Any pictures should be dropped; everything else in the records is to be returned exactly.

━━━ Exercise material ━━━

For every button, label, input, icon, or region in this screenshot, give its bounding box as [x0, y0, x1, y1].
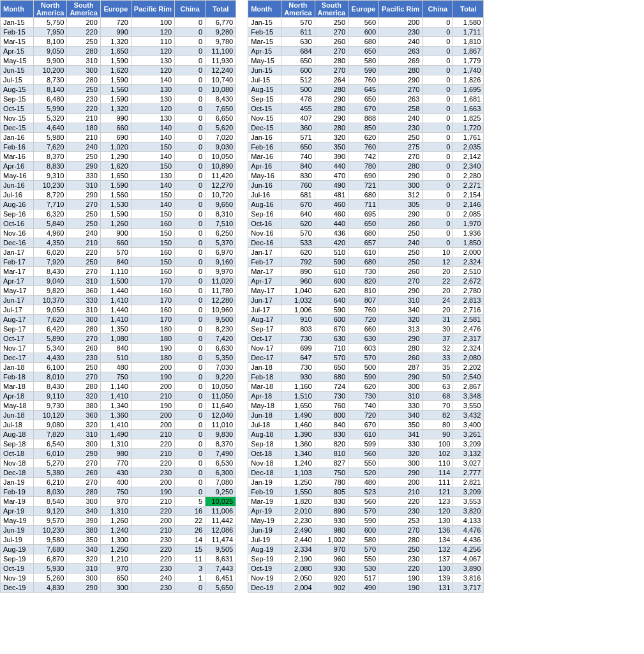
table-cell: 1,620 [100, 162, 131, 171]
table-cell: 1,240 [100, 526, 131, 535]
table-cell: 270 [67, 200, 100, 209]
table-cell: 230 [67, 95, 100, 104]
table-cell: 260 [67, 468, 100, 478]
table-row: Jan-165,98021069014007,020 [1, 133, 236, 142]
table-cell: 240 [379, 37, 423, 47]
table-cell: 8,720 [34, 190, 67, 200]
table-cell: 6,480 [34, 95, 67, 104]
table-cell: 570 [348, 545, 379, 554]
table-cell: 190 [379, 583, 423, 593]
table-cell: 603 [348, 344, 379, 353]
table-cell: 10,080 [206, 85, 236, 95]
table-cell: 4,256 [453, 545, 484, 554]
table-row: Apr-189,1103201,410210011,050 [1, 392, 236, 401]
table-cell: Dec-15 [1, 123, 34, 133]
table-cell: Jan-15 [248, 18, 281, 27]
table-cell: 930 [315, 516, 348, 526]
table-cell: Jun-19 [248, 526, 281, 535]
table-cell: 4,960 [34, 229, 67, 238]
table-cell: 220 [131, 506, 174, 516]
table-cell: 3 [175, 564, 206, 574]
table-row: Nov-181,2408275503001103,027 [248, 459, 484, 468]
table-cell: 250 [67, 363, 100, 372]
table-cell: 4,430 [34, 353, 67, 363]
table-cell: 5,890 [34, 334, 67, 344]
table-cell: Sep-15 [1, 95, 34, 104]
table-cell: 0 [423, 200, 453, 209]
table-cell: 2,440 [281, 535, 315, 545]
table-cell: 0 [175, 583, 206, 593]
table-cell: 510 [315, 248, 348, 257]
table-cell: 490 [348, 583, 379, 593]
table-cell: 8,370 [206, 439, 236, 449]
table-cell: 1,500 [100, 277, 131, 286]
table-cell: 750 [100, 372, 131, 382]
table-cell: 620 [348, 382, 379, 392]
table-cell: 120 [131, 66, 174, 75]
table-cell: 2,540 [453, 372, 484, 382]
col-europe-1: Europe [100, 1, 131, 18]
table-cell: 3,348 [453, 392, 484, 401]
table-cell: 820 [315, 439, 348, 449]
table-cell: 290 [379, 75, 423, 85]
table-row: Jan-176,02022057016006,970 [1, 248, 236, 257]
table-row: Feb-17792590680250122,324 [248, 257, 484, 267]
table-cell: 9,040 [34, 277, 67, 286]
table-cell: 0 [423, 181, 453, 190]
table-cell: 1,720 [453, 123, 484, 133]
table-cell: 263 [379, 47, 423, 56]
table-cell: 4,640 [34, 123, 67, 133]
table-row: Sep-17803670660313302,476 [248, 324, 484, 334]
table-row: Jul-171,006590760340202,716 [248, 305, 484, 315]
table-cell: 3,890 [453, 564, 484, 574]
table-cell: 250 [379, 229, 423, 238]
table-cell: Oct-19 [1, 564, 34, 574]
table-cell: 730 [315, 392, 348, 401]
table-cell: 420 [315, 238, 348, 248]
table-cell: 130 [423, 564, 453, 574]
table-cell: 1,711 [453, 27, 484, 37]
table-cell: 290 [67, 449, 100, 459]
table-cell: 340 [67, 506, 100, 516]
table-cell: 1,560 [100, 85, 131, 95]
table-cell: 102 [423, 449, 453, 459]
table-cell: 570 [348, 506, 379, 516]
table-cell: 12,240 [206, 66, 236, 75]
table-cell: 840 [281, 162, 315, 171]
table-cell: Jan-16 [248, 133, 281, 142]
table-cell: 123 [423, 497, 453, 506]
table-cell: 200 [67, 18, 100, 27]
table-cell: 253 [379, 516, 423, 526]
table-cell: Jul-17 [248, 305, 281, 315]
table-row: Aug-17910600720320312,581 [248, 315, 484, 324]
table-row: Sep-1664046069529002,085 [248, 209, 484, 219]
table-cell: 640 [315, 296, 348, 305]
table-cell: 250 [379, 545, 423, 554]
col-europe-2: Europe [348, 1, 379, 18]
table-cell: 2,271 [453, 181, 484, 190]
table-cell: Jan-15 [1, 18, 34, 27]
table-cell: 11,780 [206, 286, 236, 296]
table-row: Dec-164,35021066015005,370 [1, 238, 236, 248]
table-cell: 7,080 [206, 478, 236, 487]
table-cell: 1,740 [453, 66, 484, 75]
table-cell: 12 [423, 257, 453, 267]
table-cell: 290 [379, 286, 423, 296]
table-cell: 100 [131, 18, 174, 27]
table-cell: 560 [348, 497, 379, 506]
table-cell: 10,025 [206, 497, 236, 506]
table-cell: 0 [175, 152, 206, 162]
table-cell: 490 [315, 181, 348, 190]
table-cell: 300 [67, 497, 100, 506]
table-cell: 100 [423, 439, 453, 449]
table-cell: 750 [100, 487, 131, 497]
table-cell: 970 [100, 497, 131, 506]
table-cell: Jun-18 [1, 411, 34, 420]
table-row: Jan-18730650500287352,202 [248, 363, 484, 372]
table-cell: 200 [131, 420, 174, 430]
table-cell: Mar-17 [248, 267, 281, 277]
table-cell: 2,004 [281, 583, 315, 593]
table-row: Apr-199,1203401,3102201611,006 [1, 506, 236, 516]
table-row: Nov-192,0509205171901393,816 [248, 574, 484, 583]
table-cell: Nov-15 [248, 114, 281, 123]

━━━

▶ _Written answer_
For every button, label, input, icon, or region in this screenshot, give its bounding box as [x0, y0, x1, y1].
table-cell: 1,620 [100, 162, 131, 171]
table-cell: 1,240 [100, 526, 131, 535]
table-cell: 270 [67, 200, 100, 209]
table-cell: 230 [67, 95, 100, 104]
table-cell: 260 [67, 468, 100, 478]
table-row: Jan-165,98021069014007,020 [1, 133, 236, 142]
table-cell: 240 [379, 37, 423, 47]
table-cell: 8,720 [34, 190, 67, 200]
table-cell: 6,480 [34, 95, 67, 104]
table-cell: 570 [348, 545, 379, 554]
table-cell: 190 [379, 583, 423, 593]
table-cell: 603 [348, 344, 379, 353]
table-cell: 10,080 [206, 85, 236, 95]
table-cell: 4,256 [453, 545, 484, 554]
table-row: Apr-189,1103201,410210011,050 [1, 392, 236, 401]
table-cell: Dec-15 [1, 123, 34, 133]
table-cell: Jan-15 [248, 18, 281, 27]
table-cell: 930 [315, 516, 348, 526]
table-cell: Jun-19 [248, 526, 281, 535]
table-cell: 4,960 [34, 229, 67, 238]
table-cell: 220 [131, 506, 174, 516]
table-cell: 3 [175, 564, 206, 574]
table-row: Nov-181,2408275503001103,027 [248, 459, 484, 468]
table-cell: 250 [67, 363, 100, 372]
table-cell: 4,430 [34, 353, 67, 363]
table-cell: 5,890 [34, 334, 67, 344]
table-cell: Sep-15 [1, 95, 34, 104]
table-cell: 0 [423, 200, 453, 209]
table-cell: 2,440 [281, 535, 315, 545]
table-cell: 0 [175, 583, 206, 593]
table-cell: 510 [315, 248, 348, 257]
table-cell: 490 [348, 583, 379, 593]
table-cell: 8,370 [206, 439, 236, 449]
table-cell: 1,500 [100, 277, 131, 286]
table-cell: 750 [100, 372, 131, 382]
table-cell: 620 [348, 382, 379, 392]
table-cell: 120 [131, 66, 174, 75]
table-cell: 2,540 [453, 372, 484, 382]
col-europe-1: Europe [100, 1, 131, 18]
table-cell: 3,348 [453, 392, 484, 401]
table-cell: 820 [315, 439, 348, 449]
table-cell: 290 [379, 75, 423, 85]
table-row: Jan-176,02022057016006,970 [1, 248, 236, 257]
table-row: Feb-17792590680250122,324 [248, 257, 484, 267]
table-cell: 9,040 [34, 277, 67, 286]
table-cell: 0 [423, 181, 453, 190]
table-cell: 1,720 [453, 123, 484, 133]
table-cell: 263 [379, 47, 423, 56]
table-cell: 4,640 [34, 123, 67, 133]
table-row: Sep-17803670660313302,476 [248, 324, 484, 334]
table-row: Jul-171,006590760340202,716 [248, 305, 484, 315]
table-cell: 3,890 [453, 564, 484, 574]
table-cell: 250 [379, 229, 423, 238]
table-cell: Oct-19 [1, 564, 34, 574]
table-cell: 730 [315, 392, 348, 401]
table-cell: 420 [315, 238, 348, 248]
table-cell: 130 [423, 564, 453, 574]
table-cell: 1,711 [453, 27, 484, 37]
table-cell: 290 [67, 449, 100, 459]
table-cell: 340 [67, 506, 100, 516]
table-cell: 1,560 [100, 85, 131, 95]
table-cell: 102 [423, 449, 453, 459]
table-cell: 570 [348, 506, 379, 516]
table-cell: 12,240 [206, 66, 236, 75]
table-cell: 840 [281, 162, 315, 171]
table-cell: Jan-16 [248, 133, 281, 142]
table-cell: 123 [423, 497, 453, 506]
table-cell: 200 [67, 18, 100, 27]
table-cell: 253 [379, 516, 423, 526]
table-cell: Jul-17 [248, 305, 281, 315]
table-row: Aug-17910600720320312,581 [248, 315, 484, 324]
table-row: Sep-1664046069529002,085 [248, 209, 484, 219]
table-cell: 640 [315, 296, 348, 305]
table-cell: 250 [379, 545, 423, 554]
col-europe-2: Europe [348, 1, 379, 18]
table-cell: 2,271 [453, 181, 484, 190]
table-cell: Jan-15 [1, 18, 34, 27]
table-cell: 11,780 [206, 286, 236, 296]
table-row: Dec-164,35021066015005,370 [1, 238, 236, 248]
table-cell: 7,080 [206, 478, 236, 487]
table-cell: 1,740 [453, 66, 484, 75]
table-cell: 12 [423, 257, 453, 267]
table-cell: 290 [379, 286, 423, 296]
table-cell: 100 [131, 18, 174, 27]
table-cell: 560 [348, 497, 379, 506]
table-cell: 10,025 [206, 497, 236, 506]
table-cell: 0 [175, 152, 206, 162]
table-cell: 490 [315, 181, 348, 190]
table-cell: 300 [67, 497, 100, 506]
table-cell: 100 [423, 439, 453, 449]
table-cell: 750 [100, 487, 131, 497]
table-cell: 970 [100, 497, 131, 506]
table-cell: Jun-18 [1, 411, 34, 420]
table-row: Jan-18730650500287352,202 [248, 363, 484, 372]
table-cell: 200 [131, 420, 174, 430]
table-cell: Mar-17 [248, 267, 281, 277]
table-cell: 2,004 [281, 583, 315, 593]
table-row: Apr-199,1203401,3102201611,006 [1, 506, 236, 516]
table-row: Nov-192,0509205171901393,816 [248, 574, 484, 583]
table-cell: Nov-15 [248, 114, 281, 123]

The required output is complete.